Некоторые упреки в адрес изображения жестокостей не отличаются от характеристик самих событий. Зрение не требует усилий; зрение требует определенной дистанции; зрение можно отключить (у нас есть веки на глазах, а в ушах дверей нет). Те свойства, из-за которых древнегреческие философы считали зрение самой лучшей и благородной чувственной способностью, теперь относят к его изъянам.
Полагают, что есть что-то безнравственное в конспекте реальности, представляемом фотографией; что никто не вправе наблюдать страдания других на расстоянии, будучи избавленным от прямого контакта с происходящим; что мы платим слишком большую человеческую (или моральную) цену за прежде восхищавшую способность зрения — за возможность стоять в стороне от агрессии мира и наблюдать, выбирая объекты, достойные интереса. Но это ведь характеристика самого сознания.
Нет ничего плохого в том, чтобы стоять в стороне и думать. Перефразируя сразу нескольких мудрецов: «Ни один человек не может думать и бить одновременно».
9
Некоторые фотографии — эмблемы страдания, такие как снимок 1943 года в варшавском гетто, где мальчика с поднятыми руками ведут для отправки в лагерь уничтожения, — могут служить вещественным memento mori, объектом созерцания, чтобы углубить ваше чувство реальности, секулярной иконой, если угодно. Но для этого надо было бы смотреть на них в каком-то другом месте, пригодном для медитации или в некотором роде священном. В современном обществе место для серьезных размышлений трудно найти: у нас главная модель общественного места — торговый центр (может быть, аэропорт или музей).

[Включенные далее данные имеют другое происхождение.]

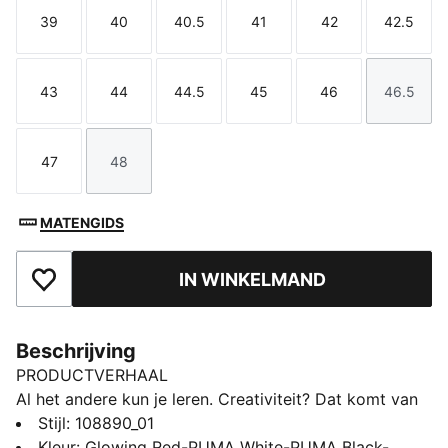
39
40
40.5
41
42
42.5
Maat
Maat
Maat
Maat
Maat
Maat
43
44
44.5
45
46
46.5
Maat
Maat
Maat
Maat
Maat
Maat
47
48
Maat
Maat
MATENGIDS
IN WINKELMAND
Toegevoegd aan favorieten
Beschrijving
PRODUCTVERHAAL
Al het andere kun je leren. Creativiteit? Dat komt van
jou zelf. Laat je skills zien met FUTURE 9 ULTIMATE.
Stijl
:
108890_01
Het vernieuwde FUZIONFIT-bovenwerk beweegt met
Kleur
:
Glowing Red-PUMA White-PUMA Black-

Рассматривать мучительные фотографии чужих несчастий в художественной галерее — в этом есть что-то корыстно-потребительское. Даже те бесспорные фотографии, чья весомость и эмоциональная сила, кажется, неподвластны времени — фотографии концентрационных лагерей 1945 года, — даже они имеют разный вес, если смотреть на них в фотографическом музее (парижском отеле «Сюлли», Международном центре фотографии Нью-Йорка), в галерее современного искусства, в музейном каталоге, по телевизору, в газете «Нью-Йорк таймс», в журнале «Роллинг стоун», в книге. Фотография в фотоальбоме или напечатанная на грубой газетной бумаге (как снимки с гражданской войны в Испании) несет несколько иной смысл, нежели вывешенная в бутике «Агнес Б». В печально известной рекламной кампании «Бенеттона», итальянского производителя повседневной одежды, использовалась фотография окровавленной рубашки убитого хорватского солдата. Рекламные фотографии бывают так же изысканны, мастеровиты, лукаво небрежны, дерзки, ироничны или серьезны, как художественные фотографии. Когда падающий солдат Капы появился в «Лайфе» рядом с рекламой «Виталиса», между двумя этими видами фотографий, «редакционной» и «рекламной» было огромное, разительное отличие. Теперь его нет.

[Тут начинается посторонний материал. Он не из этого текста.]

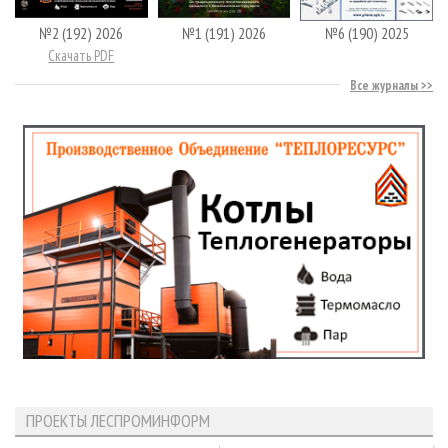
№2 (192) 2026
№1 (191) 2026
№6 (190) 2025
Скачать PDF
Все журналы
ПРОЕКТЫ ЛЕСПРОМИНФОРМ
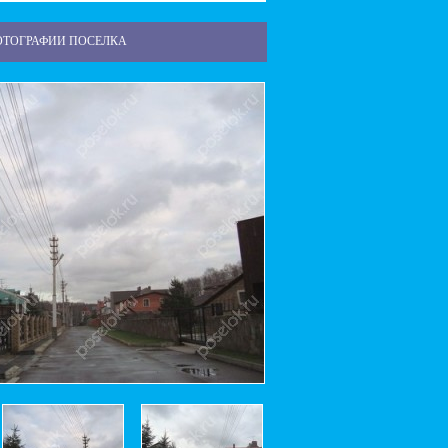
ОТОГРАФИИ ПОСЕЛКА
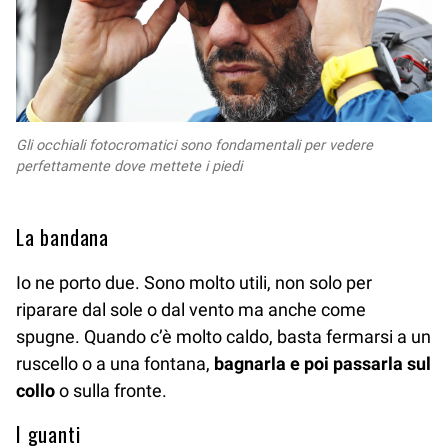
Gli occhiali fotocromatici sono fondamentali per vedere
perfettamente dove mettete i piedi
La bandana
Io ne porto due. Sono molto utili, non solo per
riparare dal sole o dal vento ma anche come
spugne. Quando c’è molto caldo, basta fermarsi a un
ruscello o a una fontana,
bagnarla e poi passarla sul
collo
o sulla fronte.
I guanti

Нынешний скепсис в отношении работы некоторых социально ответственных фотографов, в общем, сводится к недовольству тем, что фотографии показывают в такой разнообразной среде, что невозможно гарантировать обстановку уважительного смотрения, полного зрительского отклика. В самом деле, за исключением мест, где демонстрируется патриотическое почтение к лидерам, обстановки для углубленного созерцания чего бы то ни было обеспечить теперь, кажется, невозможно.

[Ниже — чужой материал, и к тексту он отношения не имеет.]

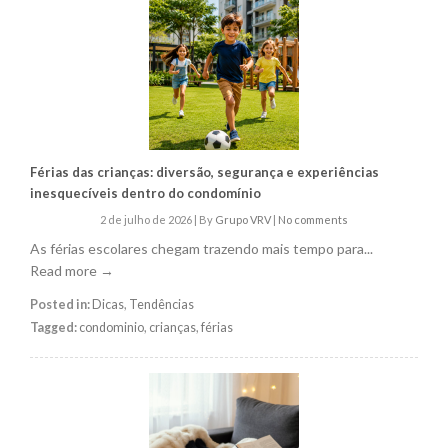
Férias das crianças: diversão, segurança e experiências
inesquecíveis dentro do condomínio
2 de julho de 2026
|
By
Grupo VRV
|
No comments
As férias escolares chegam trazendo mais tempo para...
Read more →
Posted in:
Dicas
,
Tendências
Tagged:
condominio
,
crianças
,
férias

Постольку поскольку фотографии самого мрачного и душераздирающего содержания — искусство (а они становятся таковыми, когда висят на стенах, какими бы это ни сопровождалось оговорками), они разделяют судьбу всякого развешенного на стенах и стоящего на полу искусства, выставленного в общественных местах. То есть, они — остановки на пешем пути, обычно с сопровождением. Посещение музея или галереи — событие общественное, перемежающееся отвлечениями, в ходе его искусство рассматривают и комментируют.[20] В какой-то мере весомость и серьезность таких фотографий лучше сохраняется в книге, которую можно смотреть в одиночестве, задерживаясь на картинках, не разговаривая. Но рано или поздно книгу закрываешь. Сильное чувство постепенно уходит. В конце концов направленность фотографического обвинения расплывается, осуждение конкретного конфликта становится осуждением человеческой жестокости и дикости вообще. Намерения фотографа не играют существенной роли в этом протяженном процессе.